Agentic AI needs an operating model, not just a model

Diagram: an AI agent at the centre, wrapped by five operating-model components — decision rights, human-in-the-loop, governed data, escalation paths and measurement. Tagline: rent the model, engineer the operating model.

Many organizations add AI agents to org charts built for humans without addressing the accountability gap that follows. An agent changes who decides, who's answerable, and how work flows; that's an operating-model question, not a tooling one. Here's the operating model I'd recommend putting around an agent before it touches a single live process.

The category error

Most "agentic AI" pilots start with a model and a use case — and stop there. But an agent isn't a smarter chatbot; it acts: it reads systems, makes choices, and triggers downstream steps. The moment software does work that used to need a person's judgment, you've changed your operating model whether you planned to or not. Skip that and the pilot either stalls on "who's allowed to let it do that?" or ships and quietly creates risk no one owns.

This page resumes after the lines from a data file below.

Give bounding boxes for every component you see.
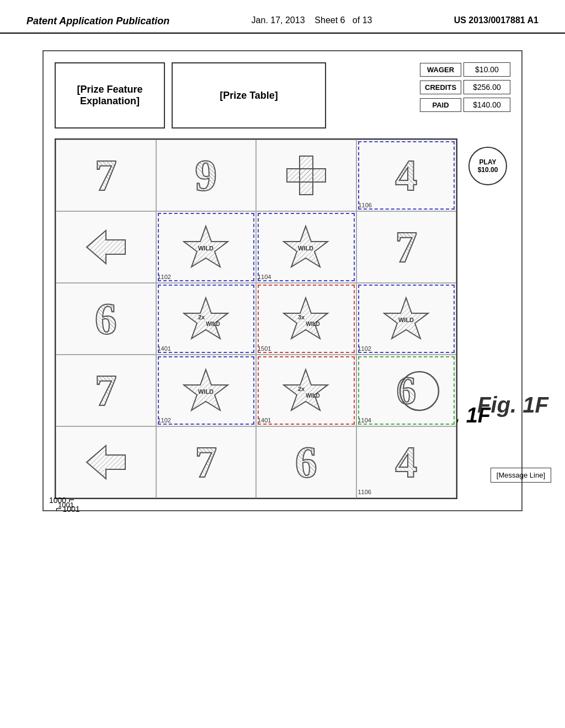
cross-icon	[284, 153, 328, 197]
slot-r2c1: 2x WILD 1401	[156, 283, 257, 355]
svg-marker-12	[184, 298, 228, 339]
header-patent-number: US 2013/0017881 A1	[454, 15, 539, 25]
credits-label: CREDITS	[420, 81, 461, 94]
symbol-7: 7	[95, 151, 117, 201]
symbol-6-r2: 6	[95, 294, 117, 344]
svg-text:WILD: WILD	[298, 245, 313, 251]
ref-1104-r3c3: 1104	[358, 417, 371, 424]
wager-label: WAGER	[420, 63, 461, 77]
figure-outer-box: [Prize Feature Explanation] [Prize Table…	[42, 50, 523, 511]
slot-r3c3: 6 1104	[356, 355, 457, 426]
svg-rect-2	[287, 169, 326, 182]
wild-star-r3c1: WILD	[183, 367, 230, 414]
slot-r4c2: 6	[256, 426, 356, 498]
ref-1102-r1c1: 1102	[158, 274, 171, 280]
stats-column: WAGER $10.00 CREDITS $256.00 PAID $140.0…	[420, 62, 510, 112]
wager-row: WAGER $10.00	[420, 62, 510, 77]
slot-r4c3: 4 1106	[356, 426, 457, 498]
svg-text:WILD: WILD	[306, 393, 320, 399]
ref-1401-r2c1: 1401	[158, 345, 171, 352]
svg-text:WILD: WILD	[198, 245, 214, 251]
slot-r2c0: 6	[56, 283, 156, 355]
slot-r3c1: WILD 1102	[156, 355, 257, 426]
slot-r2c3: WILD 1102	[356, 283, 457, 355]
slot-r3c2: 2x WILD 1401	[256, 355, 356, 426]
wild-2x-r3c2: 2x WILD	[282, 367, 329, 414]
symbol-7-r3: 7	[95, 366, 117, 416]
paid-label: PAID	[420, 98, 461, 112]
slot-r4c0	[56, 426, 156, 498]
svg-marker-31	[87, 446, 125, 479]
wild-star-r2c3: WILD	[383, 296, 430, 342]
svg-text:2x: 2x	[198, 314, 205, 320]
slot-r1c0	[56, 211, 156, 283]
svg-text:WILD: WILD	[206, 321, 220, 327]
ref-1501-r2c2: 1501	[258, 345, 271, 352]
play-button[interactable]: PLAY $10.00	[468, 147, 507, 185]
play-amount: $10.00	[478, 166, 498, 174]
prize-feature-box: [Prize Feature Explanation]	[55, 62, 165, 129]
header-sheet: Sheet 6	[315, 15, 345, 25]
wager-value: $10.00	[463, 62, 510, 77]
header-date: Jan. 17, 2013	[252, 15, 305, 25]
svg-text:2x: 2x	[298, 386, 305, 392]
slot-r0c1: 9	[156, 140, 257, 211]
arrow-left-icon-r4	[84, 443, 128, 481]
ref-1102-r3c1: 1102	[158, 417, 171, 424]
play-label: PLAY	[479, 158, 497, 166]
top-section: [Prize Feature Explanation] [Prize Table…	[55, 62, 510, 129]
svg-marker-26	[284, 370, 328, 410]
paid-row: PAID $140.00	[420, 98, 510, 112]
credits-value: $256.00	[463, 80, 510, 94]
slot-machine-wrapper: PLAY $10.00 [Message Line] Fig. 1F 1001	[55, 138, 457, 499]
slot-grid: 7 9	[56, 140, 456, 498]
svg-point-29	[400, 372, 439, 410]
slot-r1c1: WILD 1102	[156, 211, 257, 283]
header-date-sheet: Jan. 17, 2013 Sheet 6 of 13	[252, 15, 372, 25]
slot-r1c3: 7	[356, 211, 457, 283]
page-header: Patent Application Publication Jan. 17, …	[0, 0, 565, 34]
ref-1106-r0: 1106	[359, 202, 372, 208]
symbol-4-r4: 4	[395, 437, 417, 488]
slot-r4c1: 7	[156, 426, 257, 498]
circle-overlay	[396, 368, 443, 415]
prize-feature-label: [Prize Feature Explanation]	[60, 84, 159, 107]
wild-2x-r2c1: 2x WILD	[183, 296, 230, 342]
slot-r2c2: 3x WILD 1501	[256, 283, 356, 355]
symbol-6-circle: 6	[396, 368, 416, 414]
credits-row: CREDITS $256.00	[420, 80, 510, 94]
arrow-left-icon	[84, 228, 128, 266]
figure-caption: Fig. 1F	[477, 393, 548, 417]
wild-3x-r2c2: 3x WILD	[282, 296, 329, 342]
wild-star-r1c2: WILD	[282, 224, 329, 271]
prize-table-box: [Prize Table]	[172, 62, 326, 129]
slot-machine: 1001 7 9	[55, 138, 457, 499]
svg-text:WILD: WILD	[398, 317, 414, 323]
slot-r0c3: 4 1106	[356, 140, 457, 211]
prize-table-label: [Prize Table]	[220, 90, 278, 101]
symbol-7-r1: 7	[395, 222, 417, 272]
svg-text:3x: 3x	[298, 314, 305, 320]
symbol-9: 9	[195, 151, 217, 201]
slot-r0c0: 7	[56, 140, 156, 211]
header-of: of 13	[353, 15, 372, 25]
play-button-container: PLAY $10.00	[468, 147, 507, 185]
ref-1401-r3c2: 1401	[258, 417, 271, 424]
ref-1000-label: 1000 ⌐	[49, 494, 74, 506]
main-content: [Prize Feature Explanation] [Prize Table…	[0, 34, 565, 528]
slot-r1c2: WILD 1104	[256, 211, 356, 283]
svg-text:WILD: WILD	[198, 388, 214, 395]
svg-text:WILD: WILD	[306, 321, 320, 327]
header-publication-title: Patent Application Publication	[26, 15, 169, 27]
slot-r0c2	[256, 140, 356, 211]
svg-marker-4	[87, 231, 125, 264]
ref-1102-r2c3: 1102	[358, 345, 371, 352]
paid-value: $140.00	[463, 98, 510, 112]
wild-star-r1c1: WILD	[183, 224, 230, 271]
symbol-4: 4	[395, 151, 417, 201]
symbol-7-r4: 7	[195, 437, 217, 488]
ref-1106-r4: 1106	[358, 489, 371, 495]
svg-marker-16	[284, 298, 328, 339]
slot-r3c0: 7	[56, 355, 156, 426]
ref-1104-r1c2: 1104	[258, 274, 271, 280]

What changes when work becomes agentic

Three things move:

  • Decision rights — which calls an agent makes alone, which need a human to approve, which it must never touch. If you can't draw that line per workflow, you're not ready to deploy.
  • Accountability — when an agent gets it wrong, who answers, and can you reconstruct what it did? As HBR argues, you shouldn't treat AI agents like employees — an agent can't hold accountability, so a named human must.
  • Flow & control — agents touch data flows, exception handling, and downstream systems. That's the connective tissue Deloitte and IBM describe in redesigning operating models for humans-plus-agents and "agentic operations": the organisation has to decide how work routes between people and agents, and where the controls sit.

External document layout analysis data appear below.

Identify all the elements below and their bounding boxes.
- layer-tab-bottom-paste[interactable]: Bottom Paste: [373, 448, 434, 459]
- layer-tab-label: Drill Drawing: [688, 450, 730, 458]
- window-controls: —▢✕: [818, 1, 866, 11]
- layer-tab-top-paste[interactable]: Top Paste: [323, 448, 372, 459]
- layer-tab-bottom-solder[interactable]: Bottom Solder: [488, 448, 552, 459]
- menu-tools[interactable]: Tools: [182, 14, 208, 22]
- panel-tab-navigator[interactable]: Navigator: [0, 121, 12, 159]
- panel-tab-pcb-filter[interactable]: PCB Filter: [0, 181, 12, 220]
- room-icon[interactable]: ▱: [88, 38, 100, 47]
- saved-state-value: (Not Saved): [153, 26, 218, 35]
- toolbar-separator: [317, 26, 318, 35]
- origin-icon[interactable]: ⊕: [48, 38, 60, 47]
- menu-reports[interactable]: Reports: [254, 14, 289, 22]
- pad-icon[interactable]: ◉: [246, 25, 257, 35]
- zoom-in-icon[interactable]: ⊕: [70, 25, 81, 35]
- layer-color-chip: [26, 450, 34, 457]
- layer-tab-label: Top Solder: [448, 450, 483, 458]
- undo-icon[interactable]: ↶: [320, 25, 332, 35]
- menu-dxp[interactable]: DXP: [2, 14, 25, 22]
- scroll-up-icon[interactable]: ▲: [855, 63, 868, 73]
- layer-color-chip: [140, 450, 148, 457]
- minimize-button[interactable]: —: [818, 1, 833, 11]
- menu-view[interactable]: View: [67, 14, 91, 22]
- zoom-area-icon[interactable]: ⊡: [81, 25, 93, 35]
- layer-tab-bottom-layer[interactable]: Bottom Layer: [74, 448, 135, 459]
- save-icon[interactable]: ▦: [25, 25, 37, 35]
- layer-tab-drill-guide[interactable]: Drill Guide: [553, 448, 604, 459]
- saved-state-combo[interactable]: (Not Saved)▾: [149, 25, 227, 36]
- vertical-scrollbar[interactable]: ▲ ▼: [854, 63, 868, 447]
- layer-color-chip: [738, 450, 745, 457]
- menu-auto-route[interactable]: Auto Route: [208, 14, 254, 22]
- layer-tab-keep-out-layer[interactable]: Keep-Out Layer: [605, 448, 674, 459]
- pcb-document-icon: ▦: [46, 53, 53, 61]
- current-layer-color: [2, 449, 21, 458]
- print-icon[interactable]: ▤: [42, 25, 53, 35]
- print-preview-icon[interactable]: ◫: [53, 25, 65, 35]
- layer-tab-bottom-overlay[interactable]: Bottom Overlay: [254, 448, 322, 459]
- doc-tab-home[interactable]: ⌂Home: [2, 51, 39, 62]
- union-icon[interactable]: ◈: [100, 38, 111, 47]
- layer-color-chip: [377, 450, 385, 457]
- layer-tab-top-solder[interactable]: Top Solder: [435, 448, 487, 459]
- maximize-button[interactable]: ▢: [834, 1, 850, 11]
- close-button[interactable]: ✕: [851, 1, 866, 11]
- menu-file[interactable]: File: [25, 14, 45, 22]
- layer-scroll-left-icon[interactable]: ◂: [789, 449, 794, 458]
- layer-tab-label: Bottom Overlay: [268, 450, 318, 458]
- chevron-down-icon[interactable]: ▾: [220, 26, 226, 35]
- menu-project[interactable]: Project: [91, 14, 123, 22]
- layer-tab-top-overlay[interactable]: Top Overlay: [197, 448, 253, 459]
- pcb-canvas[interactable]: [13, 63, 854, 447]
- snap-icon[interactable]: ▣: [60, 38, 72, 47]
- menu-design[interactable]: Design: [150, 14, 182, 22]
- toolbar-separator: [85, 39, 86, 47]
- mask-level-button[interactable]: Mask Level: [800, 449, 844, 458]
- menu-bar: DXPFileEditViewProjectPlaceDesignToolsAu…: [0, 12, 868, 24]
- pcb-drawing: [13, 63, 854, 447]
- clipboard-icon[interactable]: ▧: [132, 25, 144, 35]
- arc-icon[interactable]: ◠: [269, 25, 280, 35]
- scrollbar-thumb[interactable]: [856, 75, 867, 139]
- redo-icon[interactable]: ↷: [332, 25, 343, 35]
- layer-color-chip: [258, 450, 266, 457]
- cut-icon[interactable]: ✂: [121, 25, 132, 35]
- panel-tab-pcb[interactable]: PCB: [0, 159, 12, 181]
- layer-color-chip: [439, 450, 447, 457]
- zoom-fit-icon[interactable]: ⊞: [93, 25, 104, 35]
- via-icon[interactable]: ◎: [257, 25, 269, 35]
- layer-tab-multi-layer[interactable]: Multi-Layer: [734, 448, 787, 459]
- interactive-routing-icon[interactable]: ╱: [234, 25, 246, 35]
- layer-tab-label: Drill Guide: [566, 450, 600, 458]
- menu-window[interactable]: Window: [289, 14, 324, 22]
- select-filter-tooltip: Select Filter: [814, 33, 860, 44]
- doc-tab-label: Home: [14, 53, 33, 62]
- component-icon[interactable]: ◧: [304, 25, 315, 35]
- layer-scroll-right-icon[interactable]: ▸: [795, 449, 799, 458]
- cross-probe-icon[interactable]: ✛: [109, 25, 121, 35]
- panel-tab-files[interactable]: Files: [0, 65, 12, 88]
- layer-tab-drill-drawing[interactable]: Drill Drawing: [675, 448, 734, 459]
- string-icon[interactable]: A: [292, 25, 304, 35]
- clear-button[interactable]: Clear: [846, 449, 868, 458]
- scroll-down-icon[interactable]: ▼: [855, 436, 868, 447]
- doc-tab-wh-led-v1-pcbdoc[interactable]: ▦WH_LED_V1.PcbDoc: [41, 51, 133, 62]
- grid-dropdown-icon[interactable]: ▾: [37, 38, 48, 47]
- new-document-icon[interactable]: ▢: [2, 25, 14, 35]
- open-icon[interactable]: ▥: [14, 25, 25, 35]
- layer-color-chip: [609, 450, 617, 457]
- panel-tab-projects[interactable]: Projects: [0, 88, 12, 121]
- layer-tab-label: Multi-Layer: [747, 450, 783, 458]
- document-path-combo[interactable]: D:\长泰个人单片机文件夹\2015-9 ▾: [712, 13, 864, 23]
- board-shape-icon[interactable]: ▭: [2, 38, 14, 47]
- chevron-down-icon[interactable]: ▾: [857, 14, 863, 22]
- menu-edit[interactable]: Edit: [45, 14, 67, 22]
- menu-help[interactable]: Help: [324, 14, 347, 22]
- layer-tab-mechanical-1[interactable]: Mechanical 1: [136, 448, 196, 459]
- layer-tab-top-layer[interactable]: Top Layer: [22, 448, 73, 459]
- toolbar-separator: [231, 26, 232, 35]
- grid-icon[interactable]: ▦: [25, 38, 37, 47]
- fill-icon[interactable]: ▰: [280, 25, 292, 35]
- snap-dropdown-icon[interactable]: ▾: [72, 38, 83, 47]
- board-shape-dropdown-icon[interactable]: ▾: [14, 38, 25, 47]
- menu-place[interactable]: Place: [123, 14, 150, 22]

The operating model I'd put around an agent

Before it touches a live process, pin down five things — the operating-model discipline I've applied across enterprise transformations, now aimed at a non-human worker:

  1. Scope & decision rights — the bounded set of actions it may take, and the approval gates above that.
  2. Human-in-the-loop checkpoints — where a person approves, where they're only notified, where the agent runs autonomously.
  3. The foundation it stands on — the data, access, and controls it depends on. An agent is only as trustworthy as the governed data beneath it — which is exactly why I run Green Data and Aiconomica as two halves of one value chain, in parallel.
  4. Exception & escalation — what happens when the agent is unsure or out of bounds.
  5. Measurement — the few numbers that show it's creating value, not just activity.

None of this is exotic. It's the accountability-process-controls-measurement work transformation has always demanded — applied to a new kind of worker. The worker is novel; the discipline is old.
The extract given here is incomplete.